Data for processing:
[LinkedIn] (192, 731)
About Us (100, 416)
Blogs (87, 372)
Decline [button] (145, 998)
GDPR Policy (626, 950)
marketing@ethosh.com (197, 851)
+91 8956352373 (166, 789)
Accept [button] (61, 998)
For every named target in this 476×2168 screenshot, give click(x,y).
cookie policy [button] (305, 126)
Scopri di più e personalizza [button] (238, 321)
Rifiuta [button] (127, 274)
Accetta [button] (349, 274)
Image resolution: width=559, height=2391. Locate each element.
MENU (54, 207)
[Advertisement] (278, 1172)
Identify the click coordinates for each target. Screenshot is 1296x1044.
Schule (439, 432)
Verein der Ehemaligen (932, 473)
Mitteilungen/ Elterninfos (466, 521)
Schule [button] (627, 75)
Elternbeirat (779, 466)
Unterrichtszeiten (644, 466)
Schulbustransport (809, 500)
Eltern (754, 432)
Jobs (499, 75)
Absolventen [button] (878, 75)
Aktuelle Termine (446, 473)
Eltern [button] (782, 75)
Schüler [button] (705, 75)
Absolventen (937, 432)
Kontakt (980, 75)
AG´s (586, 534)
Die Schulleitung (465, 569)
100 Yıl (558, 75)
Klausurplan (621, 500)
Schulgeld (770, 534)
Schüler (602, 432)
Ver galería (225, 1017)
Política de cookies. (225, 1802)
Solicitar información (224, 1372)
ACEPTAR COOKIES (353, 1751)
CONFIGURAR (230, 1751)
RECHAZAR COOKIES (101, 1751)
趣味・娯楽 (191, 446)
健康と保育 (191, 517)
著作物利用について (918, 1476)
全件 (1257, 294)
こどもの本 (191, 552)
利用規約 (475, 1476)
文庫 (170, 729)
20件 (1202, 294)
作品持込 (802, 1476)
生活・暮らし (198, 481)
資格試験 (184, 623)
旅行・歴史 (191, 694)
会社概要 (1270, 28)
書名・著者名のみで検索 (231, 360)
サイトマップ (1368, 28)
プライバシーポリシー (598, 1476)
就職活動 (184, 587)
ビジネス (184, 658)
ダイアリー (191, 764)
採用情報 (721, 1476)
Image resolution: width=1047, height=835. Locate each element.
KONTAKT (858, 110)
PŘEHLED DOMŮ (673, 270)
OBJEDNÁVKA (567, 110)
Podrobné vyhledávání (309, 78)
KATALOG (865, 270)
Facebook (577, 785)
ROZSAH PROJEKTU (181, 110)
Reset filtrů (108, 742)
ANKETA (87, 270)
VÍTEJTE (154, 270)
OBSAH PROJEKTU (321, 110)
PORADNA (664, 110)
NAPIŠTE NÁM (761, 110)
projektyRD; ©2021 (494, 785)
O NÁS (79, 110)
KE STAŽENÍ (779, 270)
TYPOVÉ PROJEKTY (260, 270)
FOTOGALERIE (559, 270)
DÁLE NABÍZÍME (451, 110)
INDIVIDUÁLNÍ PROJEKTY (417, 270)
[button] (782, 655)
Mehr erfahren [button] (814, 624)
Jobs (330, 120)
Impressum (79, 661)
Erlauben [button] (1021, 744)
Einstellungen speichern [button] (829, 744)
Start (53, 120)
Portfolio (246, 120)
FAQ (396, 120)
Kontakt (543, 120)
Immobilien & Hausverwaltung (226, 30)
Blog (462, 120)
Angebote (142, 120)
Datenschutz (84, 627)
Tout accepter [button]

Work request:
Nothing but the lines from the one that contains "Aktuelle Termine (446, 473)" through the end of the listing above should be copied, each exactly as written.

Solution for this problem:
Aktuelle Termine (446, 473)
Eltern [button] (782, 75)
Schüler [button] (705, 75)
Absolventen (937, 432)
Kontakt (980, 75)
AG´s (586, 534)
Die Schulleitung (465, 569)
100 Yıl (558, 75)
Klausurplan (621, 500)
Schulgeld (770, 534)
Schüler (602, 432)
Ver galería (225, 1017)
Política de cookies. (225, 1802)
Solicitar información (224, 1372)
ACEPTAR COOKIES (353, 1751)
CONFIGURAR (230, 1751)
RECHAZAR COOKIES (101, 1751)
趣味・娯楽 (191, 446)
健康と保育 (191, 517)
著作物利用について (918, 1476)
全件 (1257, 294)
こどもの本 (191, 552)
利用規約 (475, 1476)
文庫 (170, 729)
20件 (1202, 294)
作品持込 (802, 1476)
生活・暮らし (198, 481)
資格試験 (184, 623)
旅行・歴史 (191, 694)
会社概要 (1270, 28)
書名・著者名のみで検索 (231, 360)
サイトマップ (1368, 28)
プライバシーポリシー (598, 1476)
就職活動 (184, 587)
ビジネス (184, 658)
ダイアリー (191, 764)
採用情報 (721, 1476)
Image resolution: width=1047, height=835. Locate each element.
KONTAKT (858, 110)
PŘEHLED DOMŮ (673, 270)
OBJEDNÁVKA (567, 110)
Podrobné vyhledávání (309, 78)
KATALOG (865, 270)
Facebook (577, 785)
ROZSAH PROJEKTU (181, 110)
Reset filtrů (108, 742)
ANKETA (87, 270)
VÍTEJTE (154, 270)
OBSAH PROJEKTU (321, 110)
PORADNA (664, 110)
NAPIŠTE NÁM (761, 110)
projektyRD; ©2021 (494, 785)
O NÁS (79, 110)
KE STAŽENÍ (779, 270)
TYPOVÉ PROJEKTY (260, 270)
FOTOGALERIE (559, 270)
DÁLE NABÍZÍME (451, 110)
INDIVIDUÁLNÍ PROJEKTY (417, 270)
[button] (782, 655)
Mehr erfahren [button] (814, 624)
Jobs (330, 120)
Impressum (79, 661)
Erlauben [button] (1021, 744)
Einstellungen speichern [button] (829, 744)
Start (53, 120)
Portfolio (246, 120)
FAQ (396, 120)
Kontakt (543, 120)
Immobilien & Hausverwaltung (226, 30)
Blog (462, 120)
Angebote (142, 120)
Datenschutz (84, 627)
Tout accepter [button]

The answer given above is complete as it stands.